Korlap aksi Aliansi Masyarakat Sipil Alif Kemal menilai Agus Rahardjo cs tidak dewasa dan kekanak-kanakan. Jangan baperan!

“Kayak anak kecil, ini tindakan cengeng dan tidak mendidik. Sisa 3 bulan lagi mereka kelar, jika mereka mundur maka bayar ganti rugi ke negara full selama dia menjabat,” tegas Alif.

Hal itu disampaikannya saat massa Aliansi Masyarakat Sipil menggelar aksi damai membagikan seribu bunga mawar, membawa poster bertuliskan “Indonesia Damai, Dukung Revisi UU KPK” dan penandatanganan petisi mendukung langkah Presiden merevisi UU KPK di area Car Free Day (CFD) depan Menara BCA, Jakarta, Minggu (15/09/2019).

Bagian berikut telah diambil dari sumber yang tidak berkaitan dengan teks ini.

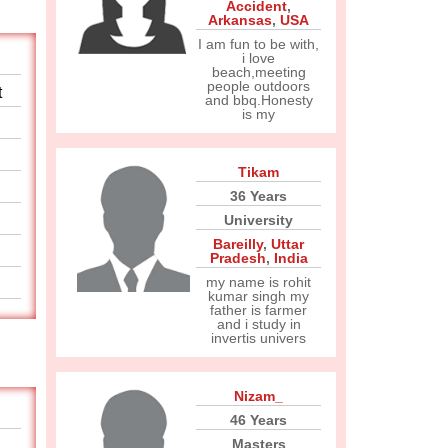
Accident
,
Arkansas
,
USA
I am fun to be with,
i love
beach,meeting
people outdoors
t
and bbq.Honesty
is my
Tikam
36 Years
University
Bareilly
,
Uttar
Pradesh
,
India
my name is rohit
kumar singh my
father is farmer
and i study in
invertis univers
Nizam_
46 Years
Masters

Lebih lanjut, Alif mengaku pihaknya menyesalkan kelakuan pimpinan KPK yang tengah dihujani kritik dan masalah. Dia pun berharap kejadian seperti ini tidak terulang kembali dengan membuat gaduh suasana. Dia berharap Ketua KPK terpilih Firli Bahuri bisa menjalin sinergitas antar pimpinan dan pegawai tanpa mengganggu pekerjaan sebagai pemberantas korupsi.

“Baperan, kekanak-kanakan dan pimpinan KPK tidak bersikap negarawan. Memalukan sekali Agus cs ini,” sebutnya.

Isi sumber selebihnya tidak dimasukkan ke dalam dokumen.